Probiotics and prebiotics offer more targeted options. Probiotics have shown potential to reduce postoperative complications in CRC surgery and may support treatment responses with minimal side effects. Yet, their benefits are not without caution: in vulnerable patients, probiotics can occasionally cause infections or contribute to antibiotic resistance.
The frontier of this field lies in synthetic biology. Researchers are engineering “smart” bacteria capable of sensing their environment and delivering therapeutic molecules with precision. In preclinical models, Pediococcus pentosaceus (P. pentosaceus) engineered to secrete a protein called P8 significantly reduced tumor growth in colorectal cancer. Unlike attenuated pathogenic bacteria, lactic acid bacteria such as P. pentosaceus are safe, food-grade strains well-suited for therapeutic delivery.
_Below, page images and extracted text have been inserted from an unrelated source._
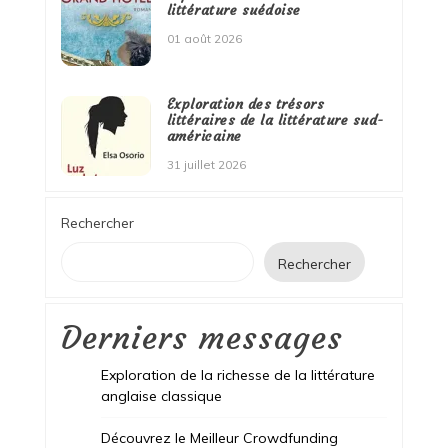
littérature suédoise
01 août 2026
Exploration des trésors
littéraires de la littérature sud-
américaine
31 juillet 2026
Rechercher
Rechercher
Derniers messages
Exploration de la richesse de la littérature
anglaise classique
Découvrez le Meilleur Crowdfunding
Other approaches target the tumors directly. Neobe Therapeutics, for example, is developing engineered bacteria designed to infiltrate solid tumors and degrade their fibrotic barriers, which often prevent drugs from penetrating effectively. “Our engineered bacteria act as biological Trojan horses, remodeling tumors from the inside to make them vulnerable to existing drugs,” Dr. Pedro Correa de Sampaio explained to Technology Networks. By exploiting bacteria’s natural tendency to colonize tumors, this strategy aims to turn a challenge into a therapeutic advantage.
The gut microbiome is emerging as both a driver and a target in cancer. From shaping treatment responses to being reshaped by diet and even engineered for therapy, this microbial ecosystem is central to the future of oncology. Harnessing its power could transform cancer prevention, treatment and personalized medicine.